Step 3: Pick What to Enrich and Validate

Browse isn’t magic—it needs to know what you care about. For most prospecting, you’ll want to:

  • Enrich missing data: Fill in missing job titles, company domains, or LinkedIn URLs.
  • Validate emails: Check if an email is likely valid, risky, or a dead end.
  • Confirm job and company info: Make sure “Sally Jones, CTO at Acme Corp” actually works there, and that Acme Corp is a real company.

Ignore the noise: Don’t bother enriching every single possible field “just because.” Focus on what you actually need for outreach—usually name, title, company, and email.


Step 4: Let Browse Do Its Thing

When you hit “Go,” here’s what Browse actually does:

  • Searches live web sources: LinkedIn, company websites, and other directories to cross-check info.
  • Flags mismatches: If the person’s email domain doesn’t match their company, or if their title doesn’t show up anywhere, you’ll know.
  • Fills in blanks: Finds missing company domains, LinkedIn profiles, or job titles if they’re available publicly.
  • Checks for obvious fakes: Flags disposable emails, “catch-all” addresses, or records that look auto-generated.

What works: Browse is great at catching obvious errors—like someone who left the company years ago, or emails that never existed.

What doesn’t: Don’t expect it to magically find private cellphone numbers, or fix data that doesn’t exist anywhere online.

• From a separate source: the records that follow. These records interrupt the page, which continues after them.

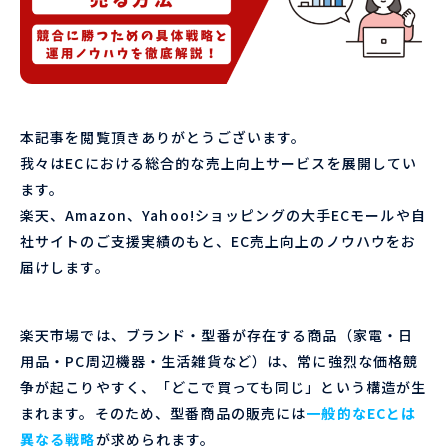
本記事を閲覧頂きありがとうございます。
我々はECにおける総合的な売上向上サービスを展開してい
ます。
楽天、Amazon、Yahoo!ショッピングの大手ECモールや自
社サイトのご支援実績のもと、EC売上向上のノウハウをお
届けします。
楽天市場では、ブランド・型番が存在する商品（家電・日
用品・PC周辺機器・生活雑貨など）は、常に強烈な価格競
争が起こりやすく、「どこで買っても同じ」という構造が生
まれます。そのため、型番商品の販売には
一般的なECとは
異なる戦略
が求められます。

If someone is stealthy or new to their job, no tool can invent that info.


Step 5: Review and Sanity-Check the Results

Browse gives you a cleaned-up spreadsheet (or lets you view results in-app). Here’s how to handle it:

  • Spot the rejects: Browse will flag records it couldn’t validate, or where info didn’t match. Don’t just delete these—sometimes there’s a typo or a legit new hire.
  • Look for patterns: If a whole batch of records from one source is bad, you may want to toss the whole batch.
  • Export your “best” list: Filter for verified emails, matched job titles, and real companies. This is your gold list.

Pro tip: Don’t trust any tool 100%. If a record seems “off” (like a CEO whose LinkedIn says “retired”), double-check before you send that big pitch.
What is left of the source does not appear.